Microbes are the single-celled organisms that dominate every ecosystem on Earth. They are the oldest form of life on earth. Microbe fossils date back more than 3.5 billion years to a time when the Earth was covered with oceans that regularly reached the boiling point, hundreds of millions of years before dinosaurs roamed the earth. Microbes have an amazing ability to feed on plant biomass and convert it into other chemical products. Tapping into this talent has the potential to revolutionize energy, medicine, environmental remediation and many other fields. The success of this effort hinges in part on metagenomics, the emerging technology that enables researchers to read all the individual genomes of a sample microbial community at once. However, given that even a teaspoon of soil can contain billions of microbes, there is a great need to be able to cull the genomes of individual microbial species from a metagenomic sequence.
Enter MaxBin, an automated software program for binning (sorting) the genomes of individual microbial species from metagenomic sequences. Developed at the U.S. Department of Energy (DOE)’s Joint BioEnergy Institute (JBEI), under the leadership of Steve Singer, who directs JBEI’s Microbial Communities Group, MaxBin facilitates the genomic analysis of uncultivated microbial populations that can hold the key to the production of new chemical materials, such as advanced biofuels or pharmaceutical drugs.
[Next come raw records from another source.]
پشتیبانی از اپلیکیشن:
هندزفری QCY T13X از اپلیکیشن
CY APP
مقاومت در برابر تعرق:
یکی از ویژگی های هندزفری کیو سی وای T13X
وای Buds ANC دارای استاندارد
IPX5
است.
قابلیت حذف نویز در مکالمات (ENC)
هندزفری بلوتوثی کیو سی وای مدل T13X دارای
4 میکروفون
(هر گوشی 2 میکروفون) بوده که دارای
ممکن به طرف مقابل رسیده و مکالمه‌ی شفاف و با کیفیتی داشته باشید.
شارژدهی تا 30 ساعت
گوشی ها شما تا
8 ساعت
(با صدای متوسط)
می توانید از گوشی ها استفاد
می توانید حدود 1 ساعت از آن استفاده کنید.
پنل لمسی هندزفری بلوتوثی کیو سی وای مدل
“MaxBin automates the binning of assembled metagenomic scaffolds using an expectation-maximization algorithm after the assembly of metagenomic sequencing reads,” says Singer, a chemist who also holds an appointment with Berkeley Lab’s Earth Sciences Division. “Previous binning methods either required a significant amount of work by the user, or required a large number of samples for comparison. MaxBin requires only a single sample and is a push-button operation for users.”
The key to the success of MaxBin is its expectation-maximization algorithm, which was developed by Yu-Wei Wu, a post-doctoral researcher in Singer’s group. This algorithm enables the classification of metagenomic sequences into discrete bins that represent the genomes of individual microbial populations within a sample community.
“Using our expectation-maximization algorithm, MaxBin combines information from tetranucleotide frequencies and scaffold coverage levels to organize metagenomic sequences into the individual bins, which are predicted from an initial identification of marker genes in assembled sequences,” Wu says.
MaxBin was successfully tested on samples from the Human Microbiome Project and from green waste compost. In these tests, which were carried out by Yung-Tsu Tang, a student intern from the City College of San Francisco, MaxBin proved to be highly accurate in its ability to recover individual genomes from metagenomic datasets with variable sequencing coverages.
“Applying MaxBin to an enriched cellulolytic consortia enabled us to identify a number of uncultivated cellulolytic bacteria, including a myxobacterium that possesses a remarkably reduced genome and expanded set of genes for biomass deconstruction compared to its closest sequenced relatives,” Singer says. “This demonstrates that the processes required for recovering genomes from metagenomic datasets can be applied to understanding biomass breakdown in the environment.”
MaxBin is now being used at JBEI in its efforts to use microbes for the production of advanced biofuels — gasoline, diesel and jet fuel — from plant biomass. MaxBin is also available for downloading. To date, more than 150 researchers have accessed it.
A paper describing MaxBin in detail has been published in the journal Microbiome. The paper is titled “MaxBin: an automated binning method to recover individual genomes from metagenomes using an expectation-maximization algorithm.” Co-authoring this paper in addition to Singer, Wu and Tang, were Susannah Tringe of the Joint Genome Institute, and Blake Simmons of JBEI.